To Tallis was entrusted the writing of such music as was to be allowed, and all musicians owe him a debt of gratitude for the beauty of his work, which remains to-day, as the highest type of Church music, of which he has often been called the father, so far as relates to that of England.
Of Byrd we have written.
With Orlando Gibbons we come to the third of that great trio of Church composers whose work may be termed the Apotheosis of Catholic music, so far as England is concerned. Although when Gibbons began to compose, the Latin language had been superseded by English in the Church liturgy, his music retains absolutely all the essential characteristics of the ancient Ecclesiastical style, and is as pure from outside influence as that of Byrd himself, who doubtless lent him aid and encouragement, being as he was, a comparatively young man when the latter died in a green old age.
Gibbons was a copious writer, and his works are one of the greatest treasures of English sacred music.
With him the glorious school of Catholic music may be said to have become extinct in England.
Henry Purcell, the last and greatest of the
old school of English musicians, was born in 1658. At the time of his birth the Reformation had long been an accomplished fact, and the country had accepted it, perhaps not entirely realising in all its bearings, the full extent of the consequences. Orlando Gibbons had only been dead about thirty years, so, happily for music, sufficient time had not elapsed to allow of the entire suppression of the ancient spirit of Catholic music.

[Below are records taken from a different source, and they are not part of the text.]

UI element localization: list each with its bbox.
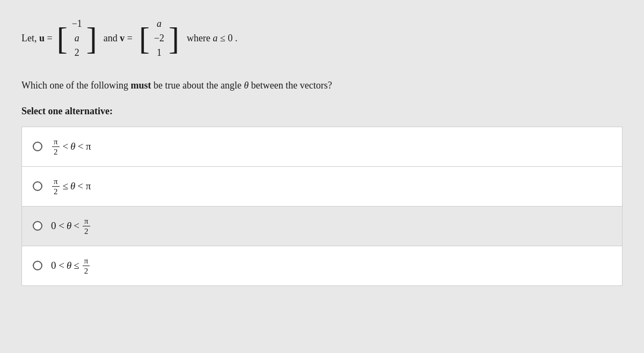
radio-2[interactable] xyxy=(33,181,42,191)
u-val-1: −1 xyxy=(72,17,82,31)
page-container: Let, u = [ −1 a 2 ] and v = [ a −2 1 ] w… xyxy=(0,0,644,353)
matrix-u: [ −1 a 2 ] xyxy=(57,16,97,61)
alternative-2[interactable]: π 2 ≤ θ < π xyxy=(22,167,622,207)
alternative-3[interactable]: 0 < θ < π 2 xyxy=(22,207,622,246)
radio-3[interactable] xyxy=(33,221,42,231)
v-val-1: a xyxy=(155,17,164,31)
matrix-v: [ a −2 1 ] xyxy=(139,16,179,61)
alt1-math: π 2 < θ < π xyxy=(51,137,91,157)
v-val-2: −2 xyxy=(154,32,164,45)
alt4-math: 0 < θ ≤ π 2 xyxy=(51,256,91,276)
bracket-right-u: ] xyxy=(86,23,97,55)
u-val-2: a xyxy=(72,32,81,45)
alt2-frac1: π 2 xyxy=(52,176,60,196)
let-u-label: Let, u = xyxy=(21,33,53,44)
and-label: and v = xyxy=(104,33,133,44)
alt1-frac1: π 2 xyxy=(52,137,60,157)
alt2-math: π 2 ≤ θ < π xyxy=(51,176,91,196)
bracket-right-v: ] xyxy=(169,23,179,55)
alt3-frac1: π 2 xyxy=(83,216,90,236)
alt2-num1: π xyxy=(52,176,60,187)
alternatives-container: π 2 < θ < π π 2 ≤ θ < π 0 < θ < xyxy=(21,127,623,286)
matrix-v-values: a −2 1 xyxy=(150,16,169,61)
select-label: Select one alternative: xyxy=(21,106,623,117)
alt4-den1: 2 xyxy=(83,266,90,276)
bracket-left-v: [ xyxy=(139,23,150,55)
must-bold: must xyxy=(130,80,151,91)
where-label: where a ≤ 0 . xyxy=(187,33,237,44)
alt3-den1: 2 xyxy=(83,226,90,236)
alternative-1[interactable]: π 2 < θ < π xyxy=(22,127,622,167)
alternative-4[interactable]: 0 < θ ≤ π 2 xyxy=(22,246,622,285)
alt4-frac1: π 2 xyxy=(83,256,90,276)
alt1-den1: 2 xyxy=(52,147,60,157)
matrix-u-values: −1 a 2 xyxy=(68,16,86,61)
radio-1[interactable] xyxy=(33,142,42,151)
u-val-3: 2 xyxy=(72,46,81,60)
v-val-3: 1 xyxy=(155,46,164,60)
alt3-math: 0 < θ < π 2 xyxy=(51,216,91,236)
alt3-num1: π xyxy=(83,216,90,226)
alt1-num1: π xyxy=(52,137,60,147)
question-text: Which one of the following must be true … xyxy=(21,78,623,93)
problem-header: Let, u = [ −1 a 2 ] and v = [ a −2 1 ] w… xyxy=(21,16,623,61)
alt4-num1: π xyxy=(83,256,90,266)
alt2-den1: 2 xyxy=(52,187,60,196)
radio-4[interactable] xyxy=(33,261,42,270)
bracket-left-u: [ xyxy=(57,23,68,55)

Hence Purcell, whose early training came from those who were born and nurtured in its atmosphere, was fully equipped, on arriving at manhood, to deal with the position as he found it: that is to say, a firmly established body of foreign musicians basking in the favours, and enjoying the protection of a largely foreign Court.
With the assimilative power of genius, he was quick to seize upon anything he thought politic. But whatever he borrowed he soon turned into gold. He was a veritable alchemist.
It is only necessary to say here that for many centuries he has been universally accepted as the greatest of all English musicians, and that he was the last of that original school of English music whose origin goes back to the dark ages, and can only be sought for in the solitude and seclusion of the cells of ancient and long forgotten monasteries.